Yöneticiler tarafından kullanım

Sürecin temel kavramları nispeten basittir. Tahmine yönelik genel yaklaşım açısından, bunlar üç ana faaliyet grubuna ayrılabilir (genel olarak konuşursak, tüm uzun vadeli tahmin süreçlerinde ortaktır):

  1. Çevre analizi
  2. Senaryo planlama
  3. Kurumsal Strateji

Bu grupların ilki oldukça basit bir şekilde normal çevre analizini içerir . Bu, herhangi bir ciddi uzun vadeli planlamanın ilk aşaması olarak üstlenilmesi gerekenle hemen hemen aynıdır. Ancak bu analizin kalitesi özellikle senaryo planlaması bağlamında önemlidir.

Orta kısım, senaryo tahmin sürecini uzun vadeli planlamada diğerlerinden ayıran - burada ele alınan - belirli teknikleri temsil eder.

Son grup, kurumsal strateji ve planların üretilmesine giden sonraki tüm süreçleri temsil eder . Yine, gereksinimler biraz farklıdır, ancak genel olarak sağlam uzun vadeli planlamanın tüm kurallarına uyarlar.

Uygulamalar

İşletme

Geçmişte, stratejik planlar genellikle yalnızca "resmi gelecek"i dikkate aldı; bu, genellikle geleceğe taşınan mevcut eğilimlerin düz bir grafiğiydi. Trend çizgileri genellikle muhasebe departmanı tarafından oluşturuldu ve demografik tartışmalardan veya sosyal koşullarda niteliksel farklılıklardan yoksundu.

Bu basit tahminler çoğu zaman şaşırtıcı derecede iyidir, ancak bir işletmeyi veya hükümeti etkileyebilecek niteliksel sosyal değişiklikleri dikkate almaz. Paul JH Schoemaker , senaryo planlamasının iş dünyasında kullanımı için güçlü bir yönetimsel vaka sunuyor ve geniş bir etki yarattı.

Diğer birçok firma ve danışmanlık da senaryo planlamasından yararlanmaya başladığından, yaklaşımın Shell dışında içeriden daha fazla etkisi olmuş olabilir. Senaryo planlama bilim kadar sanattır ve Paul JH Schoemaker tarafından sıralandığı gibi çeşitli tuzaklara (hem süreçte hem de içerikte) eğilimlidir . Daha yakın zamanlarda senaryo planlaması, yalnızca birden çok senaryoyu değil, aynı zamanda birden çok tutarlı stratejiyi bilişsel olarak hazırlayarak stratejik çevikliği geliştirmek için bir araç olarak tartışıldı.

Askeri

Senaryo planlama, askeri planlamacılar arasında da oldukça popülerdir.

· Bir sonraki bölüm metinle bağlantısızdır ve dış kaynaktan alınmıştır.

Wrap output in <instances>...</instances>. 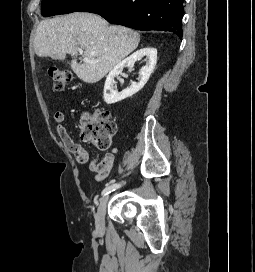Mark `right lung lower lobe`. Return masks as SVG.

Çoğu eyaletin savaş departmanı, iyi bilinen askeri veya stratejik sorunlarla başa çıkmak için sürekli olarak güncellenen bir dizi stratejik plan tutar. Bu planlar neredeyse her zaman senaryolara dayalıdır ve genellikle planlar ve senaryolar, bazen gerçek birliklerle oynanan savaş oyunlarıyla güncel tutulur. Bu süreç ilk olarak 19. yüzyılın ortalarında Prusya genelkurmayı tarafından gerçekleştirildi (tartışmalı yöntem tarafından icat edildi).

finans

Ekonomi ve finansta, bir finans kurumu, bu senaryoların her birinde ekonomi için çeşitli olası senaryoları (örneğin hızlı büyüme, ılımlı büyüme, yavaş büyüme) ve finansal piyasa getirileri (tahviller, hisse senetleri ve nakit için) tahmin etmek için senaryo analizini kullanabilir. Olasılıkların her birinin alt kümelerini dikkate alabilir. Ayrıca senaryolara (ve varsa alt kümelere) korelasyonları belirlemeye ve olasılıklar atamaya çalışabilir. Daha sonra varlıkların varlık türleri arasında nasıl dağıtılacağını (yani varlık tahsisi ) düşünecek bir konumda olacaktır ; kurum ayrıca senaryo ağırlıklı beklenen getiriyi de hesaplayabilir (ki bu rakam finansal ortamın genel çekiciliğini gösterecektir). Olumsuz senaryolar kullanarak stres testi de yapabilir .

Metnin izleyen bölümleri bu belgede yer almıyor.